La véritable révolution viendra de la fusion complète du code TCP/IP de l’Internet et du système de codage de la télévision numérique. Nous aurons alors affaire à un seul média interconnecté. L’écran des télévisions ou les écrans des ordinateurs vont fusionner. Même si l’on continue de disposer dans sa salle de séjour d’un téléviseur doté d’un grand écran, on utilisera également des ordinateurs capables de projeter sur un écran mural des images de qualité télévision. La distinction se poursuivra entre téléviseurs et ordinateurs, mais le fait de pouvoir accrocher au mur des écrans plats de télévision de grande taille, et de pouvoir projeter depuis son ordinateur des images numériques, fera tomber les cloisons existant encore entre l’ordinateur et le téléviseur. Le téléspectateur-internaute bénéficiera donc non seulement de l’accès en temps réel à des masses d’informations, qui jusqu’ici ne pouvaient circuler sur les réseaux interactifs, mais aussi d’une sorte de don d’ubiquité lui permettant, en temps réel, d’être présent dans le cybermonde. Le changement fondamental dans les usages de l’Internet et de la télévision viendra des satellites à orbite basse. Ce type de satellite va devenir un outil principal de diffusion de la télévision et de l’Internet. La fusion entre la télévision, le téléphone et Internet conduira au développement d’assistants personnels numériques (APN) qu’on portera dans la main et qui capteront la télévision, l’Internet, et assureront les fonctions de téléphonie habituelles.

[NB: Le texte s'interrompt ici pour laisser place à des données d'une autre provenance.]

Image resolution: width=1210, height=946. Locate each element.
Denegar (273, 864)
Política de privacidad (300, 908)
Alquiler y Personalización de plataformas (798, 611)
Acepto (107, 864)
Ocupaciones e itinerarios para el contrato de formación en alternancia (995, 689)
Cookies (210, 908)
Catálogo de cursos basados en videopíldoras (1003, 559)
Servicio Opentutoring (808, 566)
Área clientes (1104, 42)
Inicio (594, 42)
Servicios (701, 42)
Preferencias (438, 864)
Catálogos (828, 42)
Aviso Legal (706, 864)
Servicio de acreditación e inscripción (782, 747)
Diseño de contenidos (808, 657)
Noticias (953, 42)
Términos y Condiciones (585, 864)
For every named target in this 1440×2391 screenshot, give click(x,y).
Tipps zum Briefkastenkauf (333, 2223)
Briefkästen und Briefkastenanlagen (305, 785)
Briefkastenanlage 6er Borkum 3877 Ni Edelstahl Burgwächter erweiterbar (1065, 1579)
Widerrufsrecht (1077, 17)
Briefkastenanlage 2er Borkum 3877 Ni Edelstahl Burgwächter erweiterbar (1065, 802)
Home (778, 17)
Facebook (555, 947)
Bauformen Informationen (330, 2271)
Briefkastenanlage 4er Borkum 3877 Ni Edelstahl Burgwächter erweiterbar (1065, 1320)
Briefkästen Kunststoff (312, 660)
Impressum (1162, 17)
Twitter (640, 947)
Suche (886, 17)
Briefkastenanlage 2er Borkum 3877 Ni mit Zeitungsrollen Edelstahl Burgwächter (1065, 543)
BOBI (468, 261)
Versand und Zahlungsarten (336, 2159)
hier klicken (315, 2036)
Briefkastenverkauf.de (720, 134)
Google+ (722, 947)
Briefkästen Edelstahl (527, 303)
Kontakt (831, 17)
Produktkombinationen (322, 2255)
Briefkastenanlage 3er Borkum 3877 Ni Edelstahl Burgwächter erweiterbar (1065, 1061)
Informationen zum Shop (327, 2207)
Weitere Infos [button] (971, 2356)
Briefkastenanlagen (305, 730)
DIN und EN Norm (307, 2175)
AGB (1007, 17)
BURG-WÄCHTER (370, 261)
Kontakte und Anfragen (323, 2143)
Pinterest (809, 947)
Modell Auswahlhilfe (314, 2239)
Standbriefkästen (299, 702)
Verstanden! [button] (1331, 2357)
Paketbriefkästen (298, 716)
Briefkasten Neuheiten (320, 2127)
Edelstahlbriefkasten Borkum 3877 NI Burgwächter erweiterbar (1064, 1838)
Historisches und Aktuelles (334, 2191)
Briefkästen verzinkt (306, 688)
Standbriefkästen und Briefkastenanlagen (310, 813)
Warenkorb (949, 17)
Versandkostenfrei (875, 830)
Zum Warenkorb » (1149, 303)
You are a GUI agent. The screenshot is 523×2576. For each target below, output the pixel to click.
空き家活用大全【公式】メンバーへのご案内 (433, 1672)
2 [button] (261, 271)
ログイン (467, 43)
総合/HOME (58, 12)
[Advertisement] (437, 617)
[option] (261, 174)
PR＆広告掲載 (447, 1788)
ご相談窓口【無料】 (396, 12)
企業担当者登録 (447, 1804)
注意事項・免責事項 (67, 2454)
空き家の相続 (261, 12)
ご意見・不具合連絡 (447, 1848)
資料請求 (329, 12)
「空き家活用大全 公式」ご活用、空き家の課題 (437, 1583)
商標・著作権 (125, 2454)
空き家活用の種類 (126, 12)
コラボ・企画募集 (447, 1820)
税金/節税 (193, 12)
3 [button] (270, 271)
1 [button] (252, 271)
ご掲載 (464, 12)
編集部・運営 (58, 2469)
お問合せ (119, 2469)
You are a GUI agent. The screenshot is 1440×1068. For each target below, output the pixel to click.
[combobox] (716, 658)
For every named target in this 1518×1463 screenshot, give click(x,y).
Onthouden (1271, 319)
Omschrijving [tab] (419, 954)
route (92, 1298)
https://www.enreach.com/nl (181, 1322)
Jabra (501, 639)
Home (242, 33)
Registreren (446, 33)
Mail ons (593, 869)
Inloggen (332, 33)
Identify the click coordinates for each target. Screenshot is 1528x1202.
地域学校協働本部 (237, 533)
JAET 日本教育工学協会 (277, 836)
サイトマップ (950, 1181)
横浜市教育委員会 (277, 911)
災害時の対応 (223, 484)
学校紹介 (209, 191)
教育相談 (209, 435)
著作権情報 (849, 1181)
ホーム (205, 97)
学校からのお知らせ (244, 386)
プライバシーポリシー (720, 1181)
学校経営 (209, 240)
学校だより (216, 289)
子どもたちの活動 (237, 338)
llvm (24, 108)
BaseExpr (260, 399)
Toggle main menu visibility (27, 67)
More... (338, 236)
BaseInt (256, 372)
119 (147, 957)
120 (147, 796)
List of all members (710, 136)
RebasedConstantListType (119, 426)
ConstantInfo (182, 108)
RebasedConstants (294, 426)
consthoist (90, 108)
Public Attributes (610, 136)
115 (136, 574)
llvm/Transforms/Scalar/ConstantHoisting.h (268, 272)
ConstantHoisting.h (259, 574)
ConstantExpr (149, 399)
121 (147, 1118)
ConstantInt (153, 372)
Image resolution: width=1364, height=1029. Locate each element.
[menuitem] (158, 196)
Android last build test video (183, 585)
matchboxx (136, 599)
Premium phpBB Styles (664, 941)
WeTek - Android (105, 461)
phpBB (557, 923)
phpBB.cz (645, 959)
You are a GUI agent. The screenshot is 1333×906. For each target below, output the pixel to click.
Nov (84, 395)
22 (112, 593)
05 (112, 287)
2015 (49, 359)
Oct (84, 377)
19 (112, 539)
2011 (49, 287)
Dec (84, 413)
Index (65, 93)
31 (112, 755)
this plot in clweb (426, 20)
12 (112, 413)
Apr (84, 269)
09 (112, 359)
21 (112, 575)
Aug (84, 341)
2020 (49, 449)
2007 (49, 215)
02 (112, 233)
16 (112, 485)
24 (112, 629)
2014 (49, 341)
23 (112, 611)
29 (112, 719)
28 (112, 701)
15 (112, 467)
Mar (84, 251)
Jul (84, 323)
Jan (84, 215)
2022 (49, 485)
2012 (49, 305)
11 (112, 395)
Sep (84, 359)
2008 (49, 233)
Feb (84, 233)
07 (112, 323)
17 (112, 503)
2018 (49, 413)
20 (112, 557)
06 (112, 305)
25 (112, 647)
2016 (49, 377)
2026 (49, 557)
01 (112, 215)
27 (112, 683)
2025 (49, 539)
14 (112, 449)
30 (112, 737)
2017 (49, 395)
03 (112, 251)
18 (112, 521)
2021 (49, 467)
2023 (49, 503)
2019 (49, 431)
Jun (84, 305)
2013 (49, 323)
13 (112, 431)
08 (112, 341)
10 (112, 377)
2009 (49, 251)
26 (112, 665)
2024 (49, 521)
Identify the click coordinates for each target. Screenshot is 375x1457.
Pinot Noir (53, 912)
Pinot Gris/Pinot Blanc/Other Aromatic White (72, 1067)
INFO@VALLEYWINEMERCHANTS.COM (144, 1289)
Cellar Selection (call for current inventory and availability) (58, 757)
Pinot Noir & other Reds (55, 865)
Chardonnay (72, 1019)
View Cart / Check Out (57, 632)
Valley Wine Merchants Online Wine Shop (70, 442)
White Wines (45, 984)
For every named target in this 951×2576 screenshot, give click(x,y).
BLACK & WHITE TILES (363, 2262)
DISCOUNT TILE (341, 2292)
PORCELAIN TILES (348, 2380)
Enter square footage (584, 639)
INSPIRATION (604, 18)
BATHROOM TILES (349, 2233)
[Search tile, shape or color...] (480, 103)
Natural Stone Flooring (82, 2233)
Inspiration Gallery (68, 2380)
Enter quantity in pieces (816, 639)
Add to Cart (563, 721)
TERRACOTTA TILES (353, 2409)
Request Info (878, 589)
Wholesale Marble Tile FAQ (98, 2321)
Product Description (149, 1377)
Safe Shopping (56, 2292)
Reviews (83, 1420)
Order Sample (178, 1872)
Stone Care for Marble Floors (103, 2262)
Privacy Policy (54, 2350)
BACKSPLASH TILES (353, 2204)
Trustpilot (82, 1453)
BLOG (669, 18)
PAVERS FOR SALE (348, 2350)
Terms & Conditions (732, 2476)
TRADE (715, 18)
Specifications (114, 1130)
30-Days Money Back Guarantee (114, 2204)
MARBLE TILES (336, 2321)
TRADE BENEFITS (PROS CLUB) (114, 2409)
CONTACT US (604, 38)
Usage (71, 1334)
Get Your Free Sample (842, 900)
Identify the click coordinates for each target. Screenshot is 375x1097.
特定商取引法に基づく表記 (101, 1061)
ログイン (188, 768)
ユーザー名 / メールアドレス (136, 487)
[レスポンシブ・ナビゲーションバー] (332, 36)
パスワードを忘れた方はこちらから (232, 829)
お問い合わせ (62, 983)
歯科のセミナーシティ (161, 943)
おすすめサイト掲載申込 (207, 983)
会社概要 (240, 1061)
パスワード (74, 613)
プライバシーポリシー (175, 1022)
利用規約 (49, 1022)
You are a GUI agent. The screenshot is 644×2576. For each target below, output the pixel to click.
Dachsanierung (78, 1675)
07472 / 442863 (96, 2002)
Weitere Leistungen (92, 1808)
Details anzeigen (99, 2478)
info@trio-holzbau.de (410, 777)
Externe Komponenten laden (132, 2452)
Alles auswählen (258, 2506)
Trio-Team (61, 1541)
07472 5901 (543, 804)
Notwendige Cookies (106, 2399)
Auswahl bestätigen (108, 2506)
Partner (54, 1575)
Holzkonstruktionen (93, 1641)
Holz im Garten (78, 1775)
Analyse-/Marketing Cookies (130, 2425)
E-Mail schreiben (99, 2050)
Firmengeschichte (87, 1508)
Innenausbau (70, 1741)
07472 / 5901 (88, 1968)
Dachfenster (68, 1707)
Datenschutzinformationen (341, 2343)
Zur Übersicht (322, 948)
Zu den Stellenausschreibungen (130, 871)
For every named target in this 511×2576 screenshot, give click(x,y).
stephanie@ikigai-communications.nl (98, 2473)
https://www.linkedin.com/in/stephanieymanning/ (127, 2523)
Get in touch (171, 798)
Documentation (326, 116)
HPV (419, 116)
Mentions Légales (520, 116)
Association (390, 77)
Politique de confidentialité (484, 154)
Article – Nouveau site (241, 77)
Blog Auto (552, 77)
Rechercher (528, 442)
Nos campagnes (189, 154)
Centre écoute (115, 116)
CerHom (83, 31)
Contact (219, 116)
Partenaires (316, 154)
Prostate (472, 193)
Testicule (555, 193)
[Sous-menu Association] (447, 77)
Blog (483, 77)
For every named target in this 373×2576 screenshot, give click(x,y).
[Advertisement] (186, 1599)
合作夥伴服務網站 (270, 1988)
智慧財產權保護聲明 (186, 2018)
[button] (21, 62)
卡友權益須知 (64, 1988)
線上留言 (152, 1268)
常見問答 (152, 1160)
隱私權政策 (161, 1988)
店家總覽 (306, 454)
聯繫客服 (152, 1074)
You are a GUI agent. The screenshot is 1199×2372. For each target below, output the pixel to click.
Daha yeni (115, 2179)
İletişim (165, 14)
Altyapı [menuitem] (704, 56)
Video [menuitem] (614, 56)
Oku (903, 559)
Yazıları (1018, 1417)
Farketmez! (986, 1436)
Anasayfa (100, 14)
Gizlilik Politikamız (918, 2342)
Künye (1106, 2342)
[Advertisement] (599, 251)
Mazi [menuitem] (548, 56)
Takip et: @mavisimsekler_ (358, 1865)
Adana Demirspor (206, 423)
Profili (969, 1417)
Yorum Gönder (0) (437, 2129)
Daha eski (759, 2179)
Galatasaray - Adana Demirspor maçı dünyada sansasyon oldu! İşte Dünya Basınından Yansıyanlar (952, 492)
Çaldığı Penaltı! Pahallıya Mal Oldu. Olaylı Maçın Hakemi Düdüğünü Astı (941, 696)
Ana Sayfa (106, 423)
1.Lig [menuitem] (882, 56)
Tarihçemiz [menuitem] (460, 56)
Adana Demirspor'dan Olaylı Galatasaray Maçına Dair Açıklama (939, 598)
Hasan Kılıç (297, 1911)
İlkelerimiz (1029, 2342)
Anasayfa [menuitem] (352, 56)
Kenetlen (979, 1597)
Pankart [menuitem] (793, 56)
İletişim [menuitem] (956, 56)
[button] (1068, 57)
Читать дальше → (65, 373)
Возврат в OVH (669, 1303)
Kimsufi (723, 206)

Qu’en sera-t-il des programmes ? La télévision du futur sera en grande partie faite par les utilisateurs eux-mêmes. On peut déjà émettre sur Internet en radio ou en vidéo grâce à la norme RealVidéo, qui permet d’être capté au bout du monde, sans qu’il soit nécessaire de se doter de stations d’émission puissantes. Grâce à des éditeurs de pages en code Internet (HTML), il devient possible de produire ses propres pages Web et d’émettre de l’information sur le Web. C’est ce qui a conduit, au cours des dernières années, à l’étonnant succès des " home pages " ou pages personnelles. Ces pages prolifèrent sur Internet, tant pour des individus que pour des associations, des petites entreprises ou des groupes de personnes voulant faire connaître leurs programmes ou leurs projets. Avec l’apparition de la vidéo en compression numérique sur Internet, l’agrandissement des écrans et l’avènement de multiples canaux de télévision, ces pages personnelles vont se transformer en " home channels ", les chaînes personnelles de télévision. Ces chaînes personnelles vont proliférer dans le monde entier, proposant des centaines de milliers, voir des millions d’émissions quotidiennes à partir de programmes réalisés par les usagers eux-mêmes. De même que les officines d’imprimerie se sont multipliées après Gutenberg dans toute l’Europe, on va voir exploser le nombre de ces officines de télévision. Il sera aussi facile d’émettre sur les réseaux que de faire aujourd’hui sa page Web, et ceci grâce à de nouveaux logiciels permettant d’éditer les images vidéo et le son. On reproduira ainsi la démarche des " marchands de quatre saisons ", qui viennent avec leurs chariots proposer des légumes et des fruits sur les places des marchés...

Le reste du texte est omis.